Given an $n\times n$ matrix $A$ with $A^2=I$, assume that $-1$ is not an eigenvalue of $A$. Prove $A=I$.
Proof attempt: Since $A^2=I,$ we have $A^{-1}=A$. Using that fact that $\det(A)=\prod_{i=1}^n\lambda_i$, we see that each of the eigenvalues is nonzero. For any eigenvector $v$ of $A$, we see $Av=\lambda v$, so $\frac{1}{\lambda} v = A^{-1}v=Av$. This implies $\lambda^2=1$. By assumption, we conclude that each eigenvalue is $1$. Hence, $\det A=1$.
(1) How do we know that $A$ actually has any eigenvectors?
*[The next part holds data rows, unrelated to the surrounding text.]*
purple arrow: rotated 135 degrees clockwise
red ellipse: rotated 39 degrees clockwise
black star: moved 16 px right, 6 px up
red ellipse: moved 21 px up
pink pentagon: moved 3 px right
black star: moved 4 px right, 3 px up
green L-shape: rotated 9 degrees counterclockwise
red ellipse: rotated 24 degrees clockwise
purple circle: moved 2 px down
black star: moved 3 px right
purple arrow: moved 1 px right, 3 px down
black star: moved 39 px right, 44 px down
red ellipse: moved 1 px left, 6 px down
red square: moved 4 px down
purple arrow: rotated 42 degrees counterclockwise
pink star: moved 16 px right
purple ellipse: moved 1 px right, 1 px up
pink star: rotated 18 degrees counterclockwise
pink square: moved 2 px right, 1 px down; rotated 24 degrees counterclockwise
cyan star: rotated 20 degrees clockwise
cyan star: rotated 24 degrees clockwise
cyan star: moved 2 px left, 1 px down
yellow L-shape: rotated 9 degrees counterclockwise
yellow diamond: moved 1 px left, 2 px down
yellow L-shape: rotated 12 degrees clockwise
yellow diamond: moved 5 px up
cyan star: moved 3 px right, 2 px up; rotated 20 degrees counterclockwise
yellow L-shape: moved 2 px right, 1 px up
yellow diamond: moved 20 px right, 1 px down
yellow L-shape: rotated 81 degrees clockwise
E.g., the map which rotates a vector in the plane by $\pi/2$ clockwise is invertible but has no eigenvectors. (Perhaps there should be some given information about the underlying field.)
(2) How do I use $\lambda=1$ to conclude $A=I$?
I tried using $A=A^{-1} = \frac{C^T}{\det A}=C^T$, where $C$ is the matrix of cofactors of $A$. From this, I conclude that each entry of $A$ equals its corresponding co-factor -- i.e., $A_{i,j} = \det(\overline{A_{i,j}})$, where $\overline{A_{i,j}}$ is the sub-matrix of $A$ obtained by deleting row $i$ and column $j$. Using the co-factor expansion of the determinant along row $i$, we also conclude $$1=\det A=\sum_{j=1}^n A_{i,j}(-1)^{i+j}\det(\overline{A_{i,j}})=\sum_{j=1}^n(A_{i,j})^2(-1)^{i+j}.$$
Hint: Compute $(A+I)(A-I)$ and then think about what the fact that $-1$ is not an eigenvalue tells you about $A+I$.